Actually, I could kind of wrap that one up and repeat what we already know which is that the Bureau of Piracy is great, you should take a look at the links on the original post and (this is the part I hope you already know) that the real problem with the prosecution of the buccaneers is about free speech. Not about my right to swap music willy-nilly, copyright be damned (another thing I didn’t say to Mux Man: there is, I think, a big difference between software and music) but about whether a file sharing platform should be held accountable for the files shared over it. Particularly in a world where some musicians do want to make large files (their own) available free of charge and politically significant data sets can be a difficult thing to host on your own little server. Fundamentally, neither the laws nor the recording industry have kept up with the modern world and it is worth asking why that is really the fault of the Pirate Bureau.
That was rough. I might come back and try to make it sound a little coherent. Meantime I wanted to say something else about the Brooklyn Board of Building Trades, which could use a little press training. I stumbled across their rally at Pratt just in time to over hear a fairly pleasant man asking, in all apparent earnest, what the story was. The response he got was an unaccountably angry snarl, “well they musta done something or we wouldn’t be here, would we?” Newsflash #1: If you want public support you have to have a more coherent explanation of your presence than “I have my reasons, fuck you.”
So okay. The guys at the end of the march missed the talking points training. Next thing I know, some guy (are there really no women in the building trades in Brooklyn? I saw not one. And it was a big rally.) yells to me, again with a snarl, “why doncha go back to claaaass sweetheart?!?” I looked over to see they’d moved on to ogling another woman who was passing by.
Newsflash #2: You aren’t doing much to make the case for union labor at a university if you’re heckling female students. And, and 3: what on earth is your strategy? Alienate your likeliest ally? If you actually want Pratt to change their contracting practices, try finding some solidarity with students who can help your cause.

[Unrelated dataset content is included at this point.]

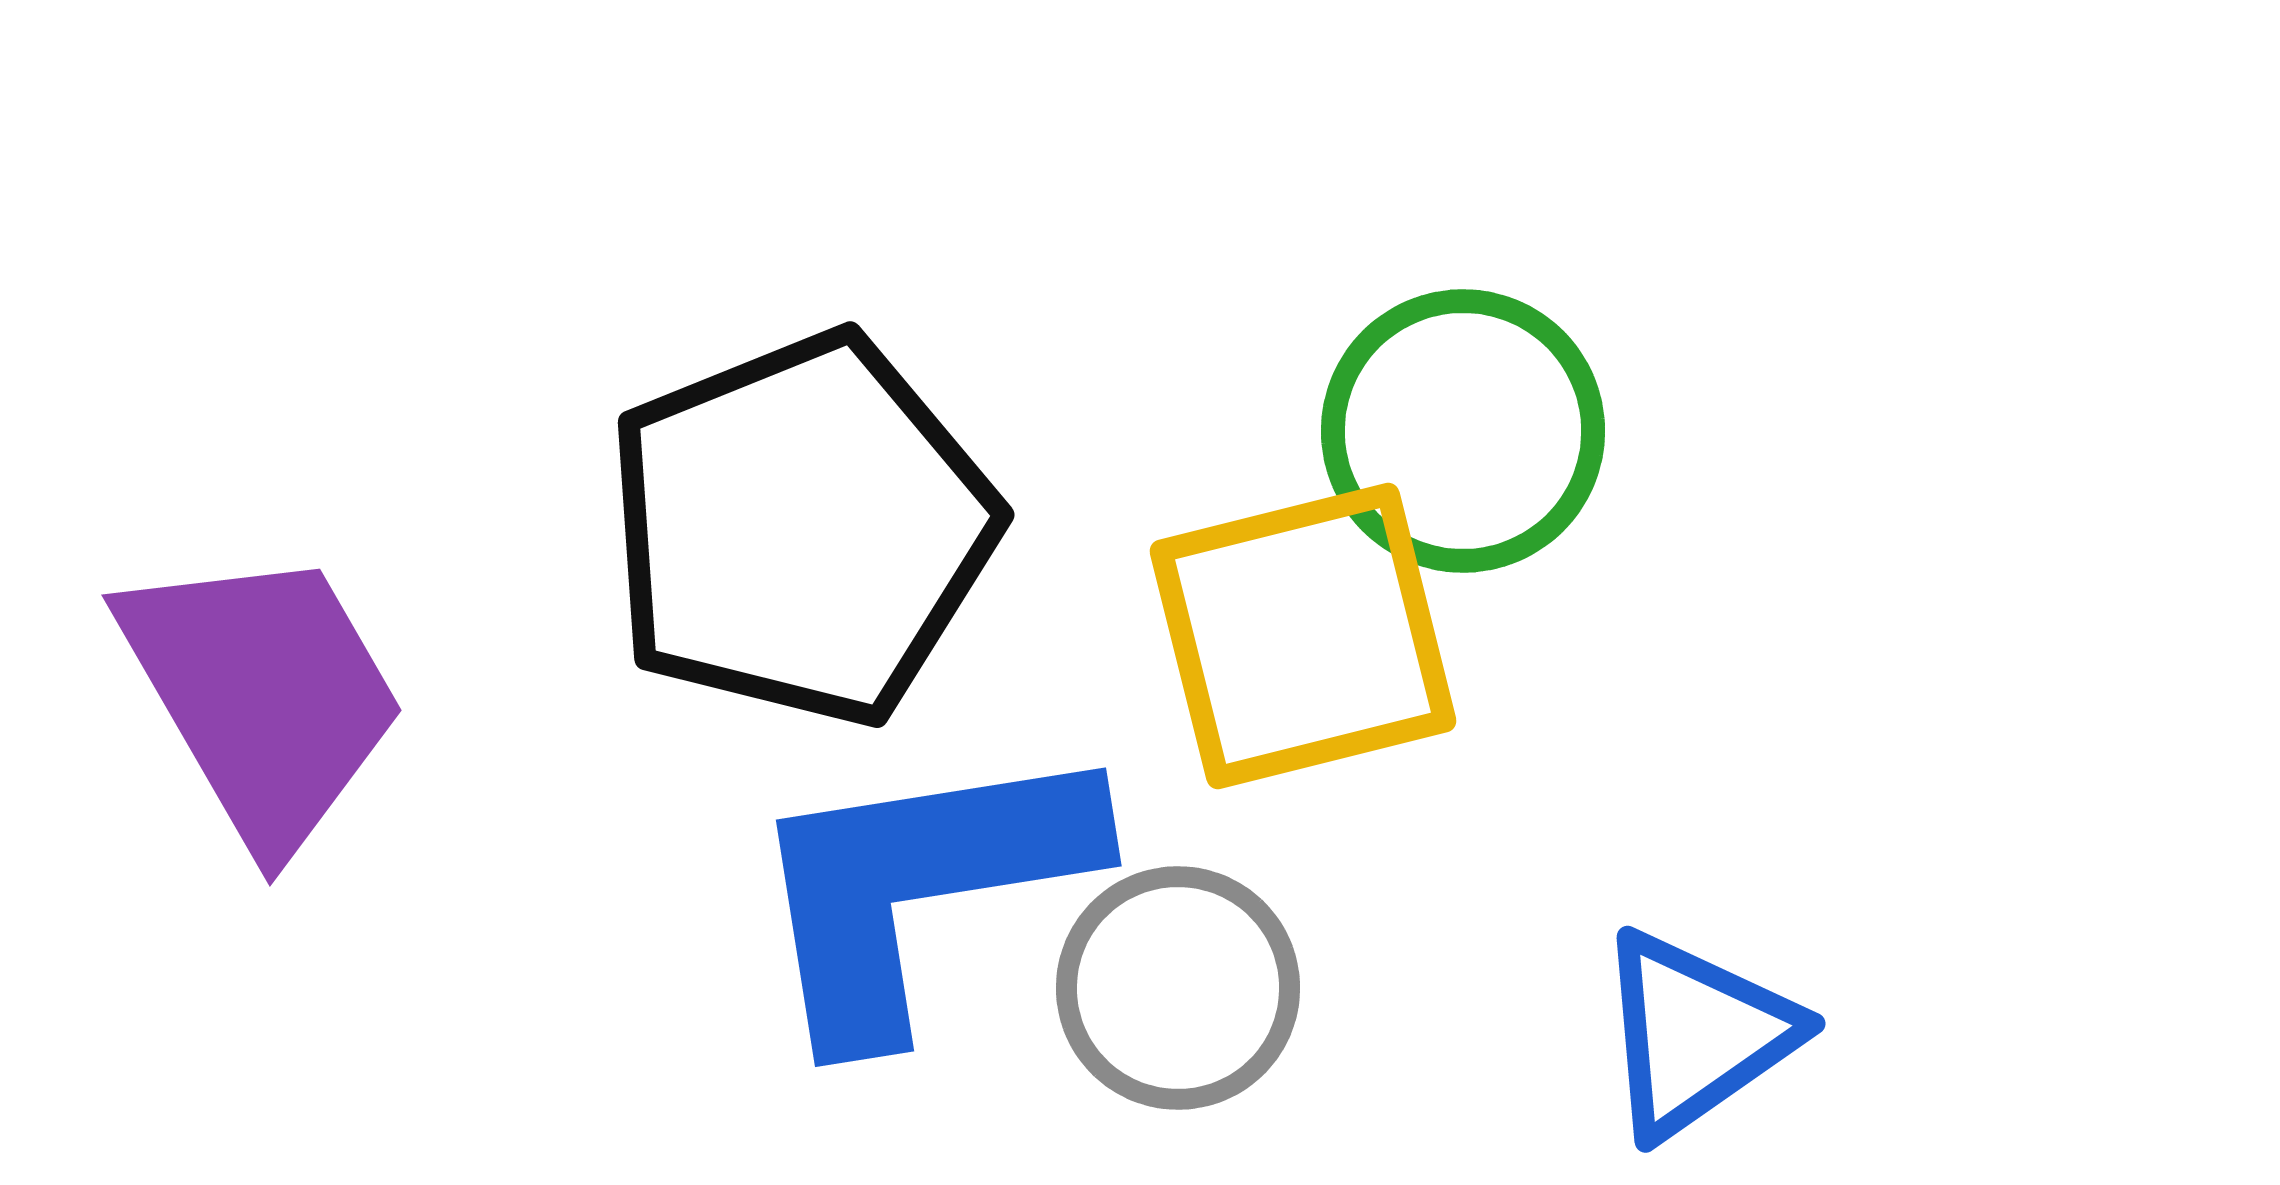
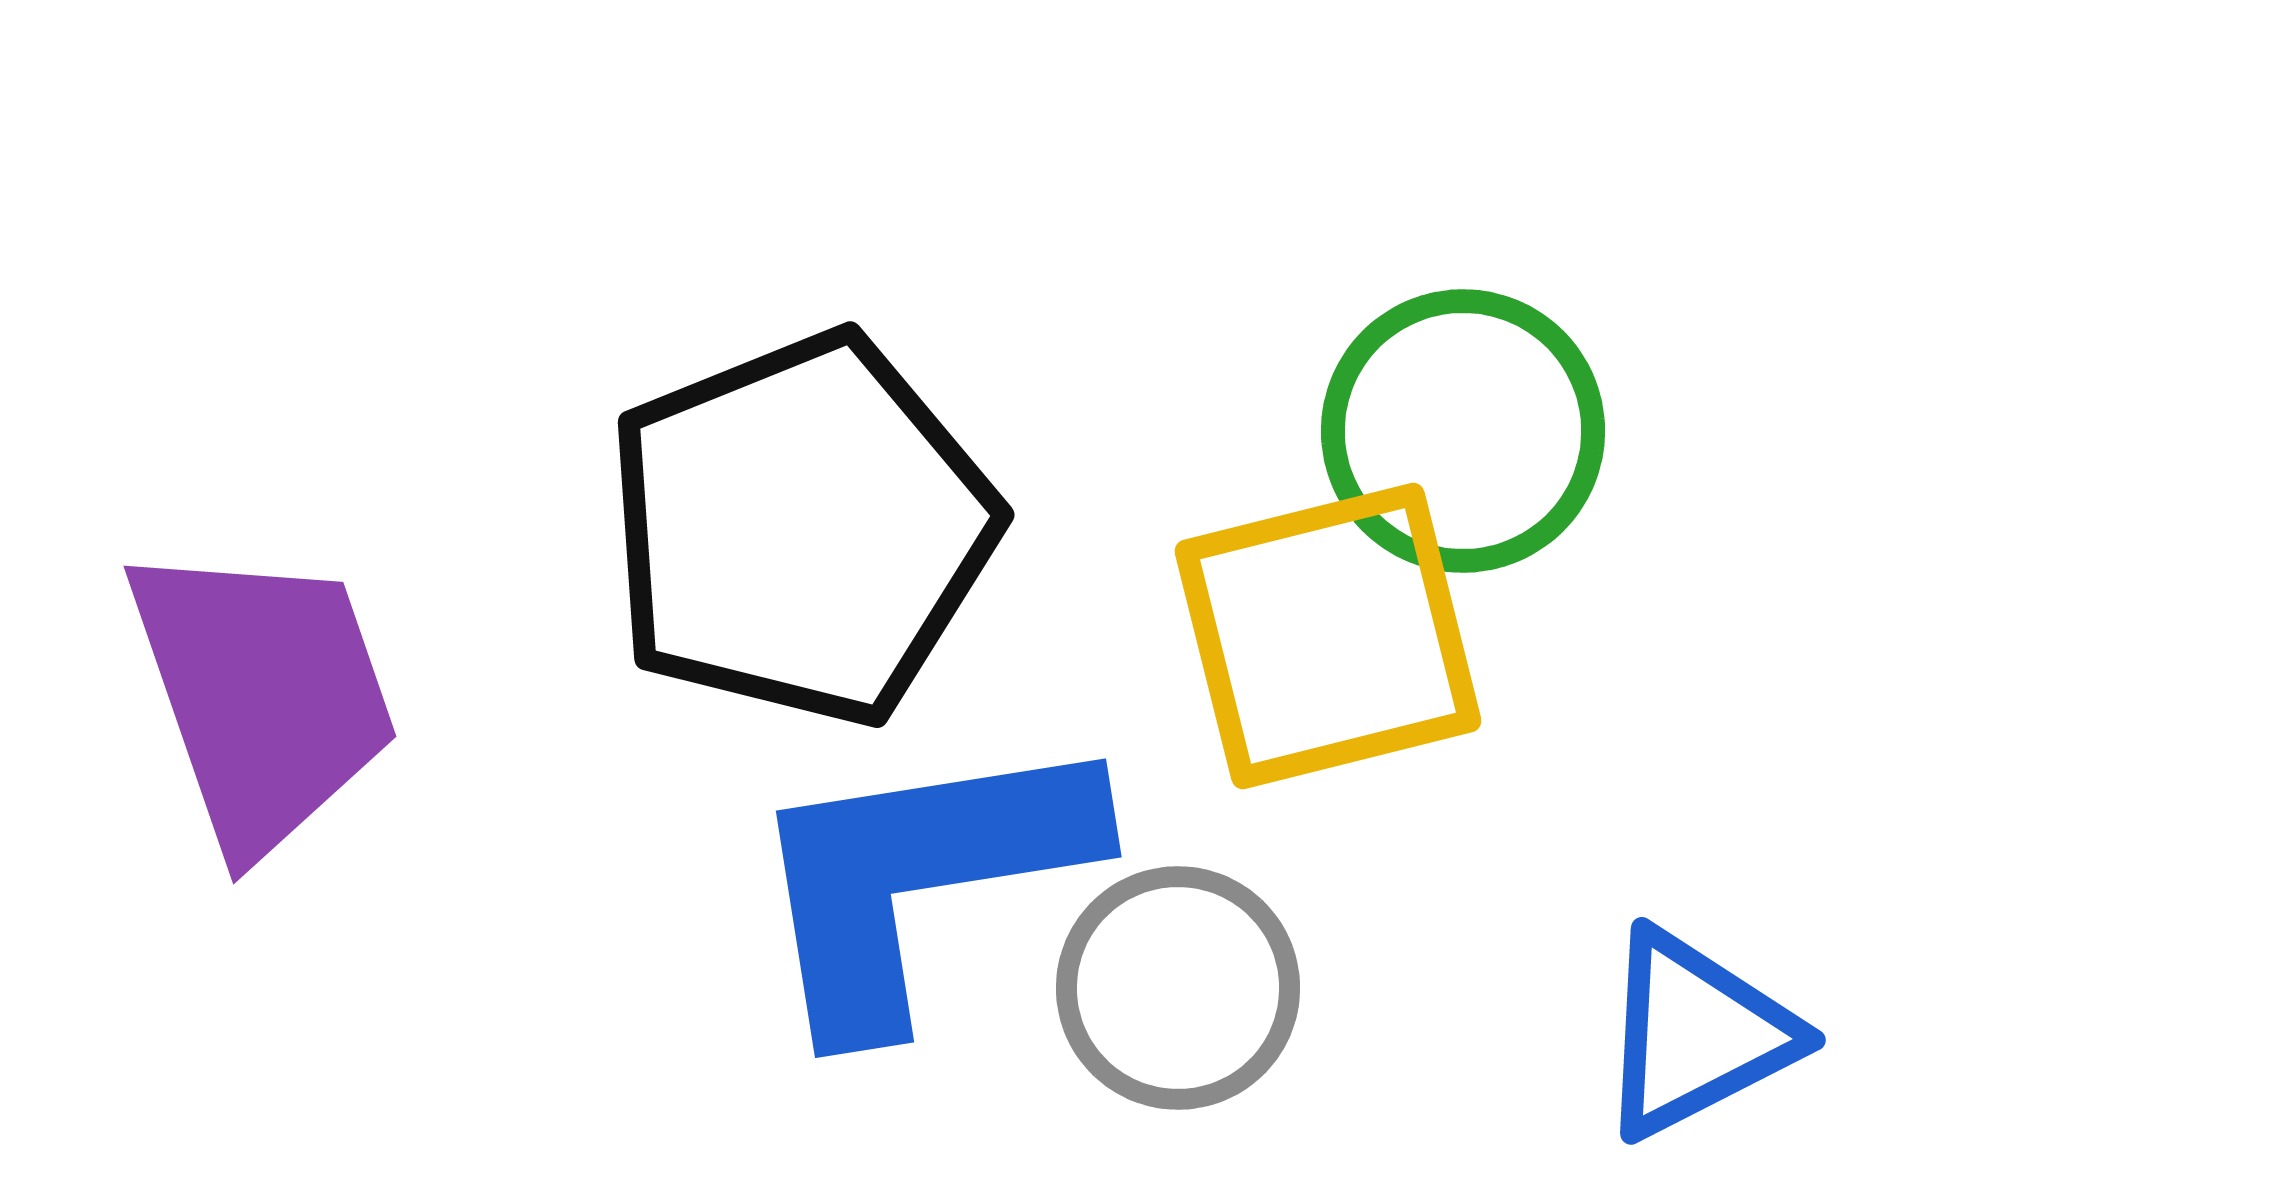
yellow square: moved 25 px right
purple trapezoid: rotated 11 degrees clockwise
blue L-shape: moved 9 px up
blue triangle: rotated 8 degrees clockwise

That is my rant. I’m not impressed. I’m not even convinced that I’d hire Local 926 myself. They struck me as a vicious lot. At a minimum, they need some serious help making their case. “We’re going to deafen you if you don’t do what we say” only goes so far. There are better reasons to hire union labor.
I’m still stuck on Mux Tape, though. So many things wrong with accusing me of working for FSF. So many things. So what if I do, for one thing. If I work for Transportation Alternatives does that mean I can’t comment on a statement that bikes don’t belong on the streets? I should hope TA would step up to disagree with that. Is their position somehow less valid because people have devoted their careers to it?
Mike was right to correct me later: the position of the Free Software Foundation is indeed that all software should be free (free as in GPL). That is not by any stretch the position of Creative Commons, however. So we can file that under baseless assertions too. There are some concrete and logical reasons why FSF believes that software should be GPL, and they have to do with history and community and some religion. Software is different from music, though, and Creative Commons isn’t the Free Software Foundation. Their whole project is to offer you choice. Public Domain and All Rights Reserved have been written, it is the licenses in between that we’re missing. So to say that somehow Mux Tape is special for giving you choice, choice that Creative Commons doesn’t want you to have … that is just silly.